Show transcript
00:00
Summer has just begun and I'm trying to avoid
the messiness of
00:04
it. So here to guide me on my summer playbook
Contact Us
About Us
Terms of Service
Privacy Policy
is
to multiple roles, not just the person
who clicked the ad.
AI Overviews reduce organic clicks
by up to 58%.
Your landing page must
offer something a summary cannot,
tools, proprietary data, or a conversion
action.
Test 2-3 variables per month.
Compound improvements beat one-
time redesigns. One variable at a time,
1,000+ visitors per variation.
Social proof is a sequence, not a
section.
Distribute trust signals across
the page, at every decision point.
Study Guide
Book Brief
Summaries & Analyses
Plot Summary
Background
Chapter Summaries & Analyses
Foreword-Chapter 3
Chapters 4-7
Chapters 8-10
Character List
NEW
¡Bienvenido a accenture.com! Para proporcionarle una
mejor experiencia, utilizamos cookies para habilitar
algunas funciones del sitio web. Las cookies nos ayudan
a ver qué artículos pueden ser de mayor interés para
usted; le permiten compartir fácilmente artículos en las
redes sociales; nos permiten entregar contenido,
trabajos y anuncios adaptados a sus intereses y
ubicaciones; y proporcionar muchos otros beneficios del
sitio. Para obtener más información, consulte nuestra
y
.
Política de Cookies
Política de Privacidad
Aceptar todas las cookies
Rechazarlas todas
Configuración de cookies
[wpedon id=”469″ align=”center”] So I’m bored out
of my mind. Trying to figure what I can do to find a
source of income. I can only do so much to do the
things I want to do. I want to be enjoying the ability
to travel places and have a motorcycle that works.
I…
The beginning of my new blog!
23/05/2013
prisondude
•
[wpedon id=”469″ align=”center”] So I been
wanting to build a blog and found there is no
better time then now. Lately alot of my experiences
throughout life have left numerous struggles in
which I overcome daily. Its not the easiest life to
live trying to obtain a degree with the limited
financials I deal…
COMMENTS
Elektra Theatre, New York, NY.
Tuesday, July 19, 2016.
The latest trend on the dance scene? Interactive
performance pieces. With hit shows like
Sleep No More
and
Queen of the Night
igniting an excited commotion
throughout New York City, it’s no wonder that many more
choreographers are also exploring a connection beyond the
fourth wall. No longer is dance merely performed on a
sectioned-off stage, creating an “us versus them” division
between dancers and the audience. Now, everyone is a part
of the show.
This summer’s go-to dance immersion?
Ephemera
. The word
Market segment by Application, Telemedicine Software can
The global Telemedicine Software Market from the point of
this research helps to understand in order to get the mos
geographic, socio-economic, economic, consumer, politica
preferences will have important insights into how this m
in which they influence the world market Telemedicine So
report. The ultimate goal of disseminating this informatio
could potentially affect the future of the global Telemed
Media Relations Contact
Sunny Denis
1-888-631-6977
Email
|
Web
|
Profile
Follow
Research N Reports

Work to complete =>
The response should reproduce every entry above exactly.

Written answer =>
Show transcript
00:00
Summer has just begun and I'm trying to avoid
the messiness of
00:04
it. So here to guide me on my summer playbook
Contact Us
About Us
Terms of Service
Privacy Policy
is
to multiple roles, not just the person
who clicked the ad.
AI Overviews reduce organic clicks
by up to 58%.
Your landing page must
offer something a summary cannot,
tools, proprietary data, or a conversion
action.
Test 2-3 variables per month.
Compound improvements beat one-
time redesigns. One variable at a time,
1,000+ visitors per variation.
Social proof is a sequence, not a
section.
Distribute trust signals across
the page, at every decision point.
Study Guide
Book Brief
Summaries & Analyses
Plot Summary
Background
Chapter Summaries & Analyses
Foreword-Chapter 3
Chapters 4-7
Chapters 8-10
Character List
NEW
¡Bienvenido a accenture.com! Para proporcionarle una
mejor experiencia, utilizamos cookies para habilitar
algunas funciones del sitio web. Las cookies nos ayudan
a ver qué artículos pueden ser de mayor interés para
usted; le permiten compartir fácilmente artículos en las
redes sociales; nos permiten entregar contenido,
trabajos y anuncios adaptados a sus intereses y
ubicaciones; y proporcionar muchos otros beneficios del
sitio. Para obtener más información, consulte nuestra
y
.
Política de Cookies
Política de Privacidad
Aceptar todas las cookies
Rechazarlas todas
Configuración de cookies
[wpedon id=”469″ align=”center”] So I’m bored out
of my mind. Trying to figure what I can do to find a
source of income. I can only do so much to do the
things I want to do. I want to be enjoying the ability
to travel places and have a motorcycle that works.
I…
The beginning of my new blog!
23/05/2013
prisondude
•
[wpedon id=”469″ align=”center”] So I been
wanting to build a blog and found there is no
better time then now. Lately alot of my experiences
throughout life have left numerous struggles in
which I overcome daily. Its not the easiest life to
live trying to obtain a degree with the limited
financials I deal…
COMMENTS
Elektra Theatre, New York, NY.
Tuesday, July 19, 2016.
The latest trend on the dance scene? Interactive
performance pieces. With hit shows like
Sleep No More
and
Queen of the Night
igniting an excited commotion
throughout New York City, it’s no wonder that many more
choreographers are also exploring a connection beyond the
fourth wall. No longer is dance merely performed on a
sectioned-off stage, creating an “us versus them” division
between dancers and the audience. Now, everyone is a part
of the show.
This summer’s go-to dance immersion?
Ephemera
. The word
Market segment by Application, Telemedicine Software can
The global Telemedicine Software Market from the point of
this research helps to understand in order to get the mos
geographic, socio-economic, economic, consumer, politica
preferences will have important insights into how this m
in which they influence the world market Telemedicine So
report. The ultimate goal of disseminating this informatio
could potentially affect the future of the global Telemed
Media Relations Contact
Sunny Denis
1-888-631-6977
Email
|
Web
|
Profile
Follow
Research N Reports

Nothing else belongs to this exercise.